A 2012 FBI report revealed that police in the U.S. arrest someone for a marijuana-related crime every 42 seconds. According to the FBI’s Uniform Crime Reporting data, there were 1.5 million drug arrests across the US in 2011, and nearly half (750,000) were related to marijuana.

According to a similar report from the Marijuana Arrest Research Project (MARP), there were 210,000 marijuana possession arrests in Colorado between 1986 and 2010. With that number having increased from about 4,000 in 1986 to over 10,000 marijuana arrests in 2010.

More than two thirds (69 percent) of those arrested were 25 years of age or under.

NORML is also looking to draw attention to the National Football League’s policy, which bans marijuana usage. Both teams have had players suspended for failing pot-related drug tests in recent years.
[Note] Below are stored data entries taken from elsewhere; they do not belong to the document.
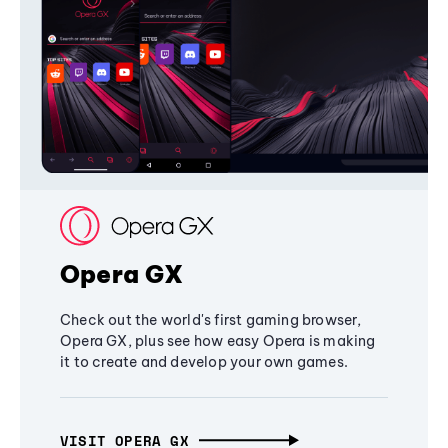
Opera GX
Check out the world's first gaming browser,
Opera GX, plus see how easy Opera is making
it to create and develop your own games.
VISIT OPERA GX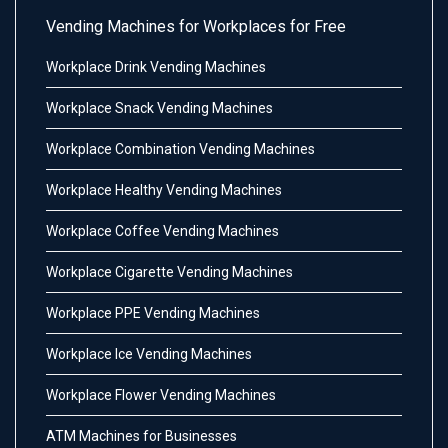
Vending Machines for Workplaces for Free
Workplace Drink Vending Machines
Workplace Snack Vending Machines
Workplace Combination Vending Machines
Workplace Healthy Vending Machines
Workplace Coffee Vending Machines
Workplace Cigarette Vending Machines
Workplace PPE Vending Machines
Workplace Ice Vending Machines
Workplace Flower Vending Machines
ATM Machines for Businesses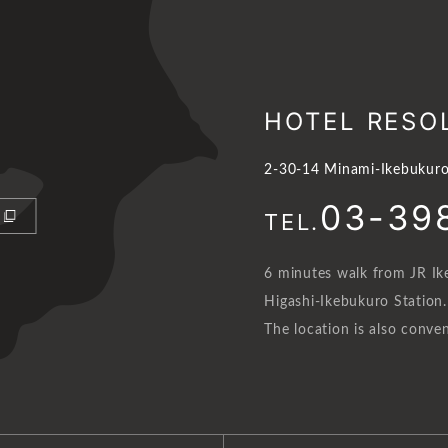
HOTEL RESO
2-30-14 Minami-Ikebukuro
03-39
TEL.
6 minutes walk from JR Ik
Higashi-Ikebukuro Station.
The location is also conven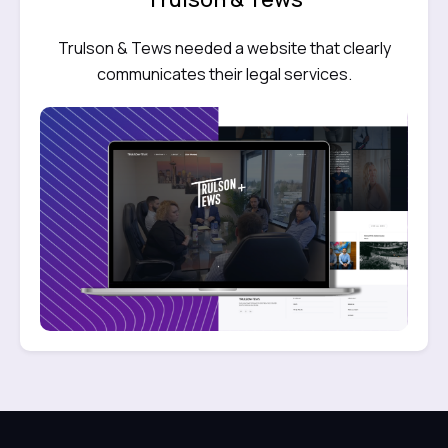
Trulson & Tews needed a website that clearly
communicates their legal services.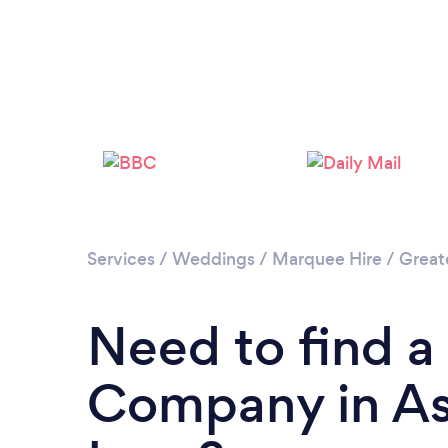
Services
/
Weddings
/
Marquee Hire
/
Great
Need to find a
Company in As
“The NFL would be wise to be more open to marijuana use among players. Its value as a safer treatment than opiates for pain resulting from the brutality of the game must be acknowledged. With concerns over repeat concussions and the resulting traumatic brain injury to players like Junior Seau, the league should be particularly interested in marijuana’s potential to prevent long-term damage associated with brain injuries,” reads a statement from NORML.

NORML notes that cannabis use could be used as a less risky alternative for players than painkillers and alcohol.

“So while we celebrate this historic Super Doobie Bowl, cheering on our respective teams, and laughing about the irony of it all, let’s not forget those players on and off the field whose employers will not allow them to consume a legal substance that has never had an associated death in all of recorded history.”

Both NORML chapters will have to wait until Super Bowl XLVIII at 6:30 pm on Sunday, Feb. 2 to find out just which team comes away with — the highest — score.